### PROMPT:
For each entry below, please return its exact wording and leave out any picture.
Start of DATA FOR ANALYSIS
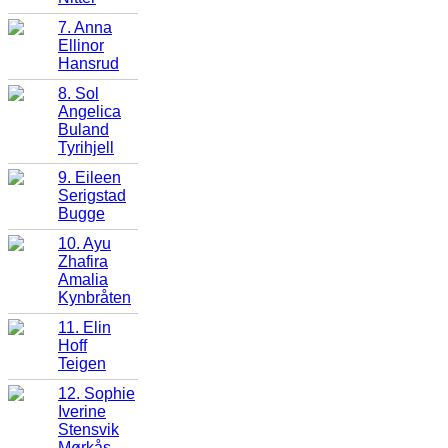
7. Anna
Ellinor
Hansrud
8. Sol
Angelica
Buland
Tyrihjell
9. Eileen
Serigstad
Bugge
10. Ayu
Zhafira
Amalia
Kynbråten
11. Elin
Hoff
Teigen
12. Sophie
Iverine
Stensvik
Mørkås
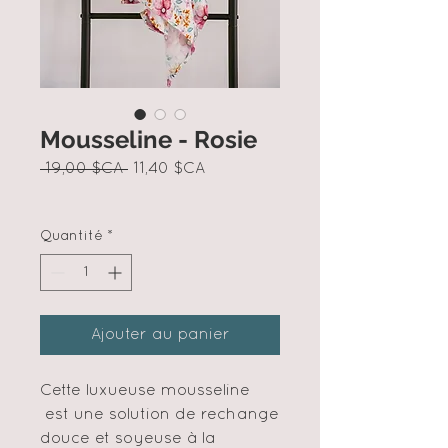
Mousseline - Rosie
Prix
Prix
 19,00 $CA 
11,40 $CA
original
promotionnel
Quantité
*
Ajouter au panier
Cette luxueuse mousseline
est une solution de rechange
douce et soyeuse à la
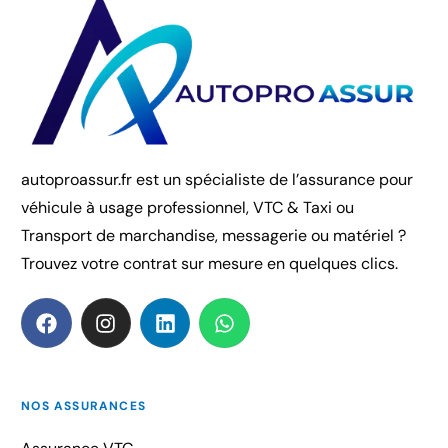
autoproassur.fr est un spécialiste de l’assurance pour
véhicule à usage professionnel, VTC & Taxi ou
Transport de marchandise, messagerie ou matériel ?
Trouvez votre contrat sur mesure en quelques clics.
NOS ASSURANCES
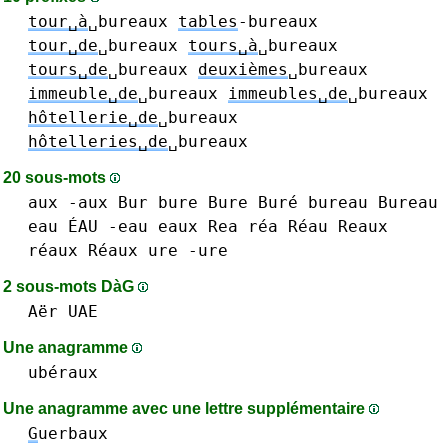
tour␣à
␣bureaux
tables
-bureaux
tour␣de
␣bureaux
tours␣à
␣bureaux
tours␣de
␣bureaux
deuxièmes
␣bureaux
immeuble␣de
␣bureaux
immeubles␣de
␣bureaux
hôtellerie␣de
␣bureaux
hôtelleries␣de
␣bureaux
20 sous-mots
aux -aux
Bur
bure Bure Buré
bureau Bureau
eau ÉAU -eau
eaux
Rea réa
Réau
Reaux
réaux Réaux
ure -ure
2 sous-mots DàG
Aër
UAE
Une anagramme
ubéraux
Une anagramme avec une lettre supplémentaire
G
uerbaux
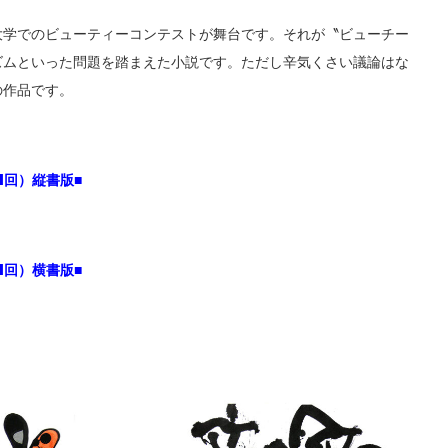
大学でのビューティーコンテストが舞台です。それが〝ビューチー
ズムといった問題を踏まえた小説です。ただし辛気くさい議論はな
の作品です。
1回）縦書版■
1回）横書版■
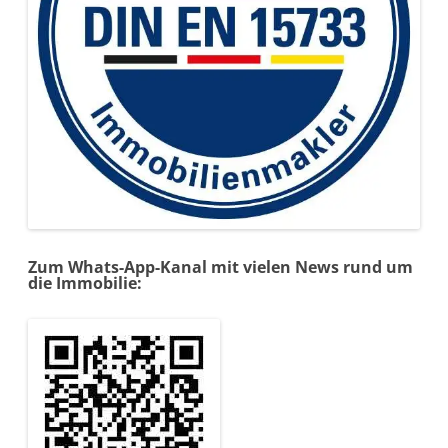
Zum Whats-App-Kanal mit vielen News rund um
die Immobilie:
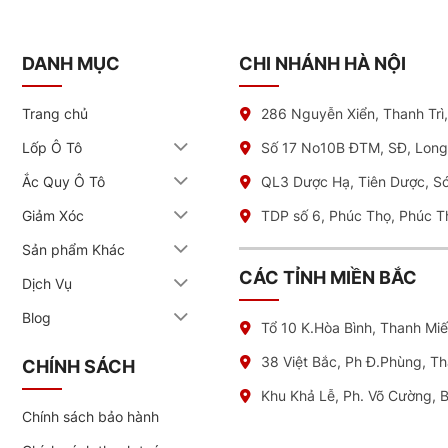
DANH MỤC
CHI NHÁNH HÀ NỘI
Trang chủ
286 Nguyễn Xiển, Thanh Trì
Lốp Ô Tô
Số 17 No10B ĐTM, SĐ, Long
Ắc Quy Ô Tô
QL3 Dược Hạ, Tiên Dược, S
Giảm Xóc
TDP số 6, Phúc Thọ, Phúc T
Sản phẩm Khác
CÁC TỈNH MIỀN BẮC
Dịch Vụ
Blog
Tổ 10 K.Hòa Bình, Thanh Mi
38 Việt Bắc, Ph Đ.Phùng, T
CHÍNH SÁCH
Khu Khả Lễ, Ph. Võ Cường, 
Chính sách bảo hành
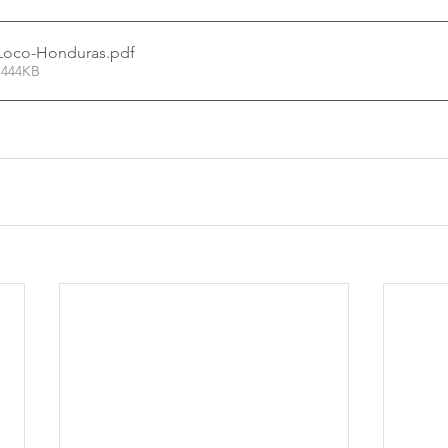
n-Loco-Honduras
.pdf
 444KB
End of DATA FOR ANALYSIS
### EXERCISE SOLUTION:
7. Anna
Ellinor
Hansrud
8. Sol
Angelica
Buland
Tyrihjell
9. Eileen
Serigstad
Bugge
10. Ayu
Zhafira
Amalia
Kynbråten
11. Elin
Hoff
Teigen
12. Sophie
Iverine
Stensvik
Mørkås
Mousseline - Rosie
Prix
Prix
 19,00 $CA 
11,40 $CA
original
promotionnel
Quantité
*
Ajouter au panier
Cette luxueuse mousseline
est une solution de rechange
douce et soyeuse à la
autoproassur.fr est un spécialiste de l’assurance pour
véhicule à usage professionnel, VTC & Taxi ou
Transport de marchandise, messagerie ou matériel ?
Trouvez votre contrat sur mesure en quelques clics.
NOS ASSURANCES
tour␣à
␣bureaux
tables
-bureaux
tour␣de
␣bureaux
tours␣à
␣bureaux
tours␣de
␣bureaux
deuxièmes
␣bureaux
immeuble␣de
␣bureaux
immeubles␣de
␣bureaux
hôtellerie␣de
␣bureaux
hôtelleries␣de
␣bureaux
20 sous-mots
aux -aux
Bur
bure Bure Buré
bureau Bureau
eau ÉAU -eau
eaux
Rea réa
Réau
Reaux
réaux Réaux
ure -ure
2 sous-mots DàG
Aër
UAE
Une anagramme
ubéraux
Une anagramme avec une lettre supplémentaire
G
uerbaux
大学でのビューティーコンテストが舞台です。それが〝ビューチー
ズムといった問題を踏まえた小説です。ただし辛気くさい議論はな
の作品です。
1回）縦書版■
1回）横書版■
Zum Whats-App-Kanal mit vielen News rund um
die Immobilie:
DANH MỤC
CHI NHÁNH HÀ NỘI
Trang chủ
286 Nguyễn Xiển, Thanh Trì
Lốp Ô Tô
Số 17 No10B ĐTM, SĐ, Long
Ắc Quy Ô Tô
QL3 Dược Hạ, Tiên Dược, S
Giảm Xóc
TDP số 6, Phúc Thọ, Phúc T
Sản phẩm Khác
CÁC TỈNH MIỀN BẮC
Dịch Vụ
Blog
Tổ 10 K.Hòa Bình, Thanh Mi
38 Việt Bắc, Ph Đ.Phùng, T
CHÍNH SÁCH
Khu Khả Lễ, Ph. Võ Cường, 
Chính sách bảo hành
n-Loco-Honduras
.pdf
 444KB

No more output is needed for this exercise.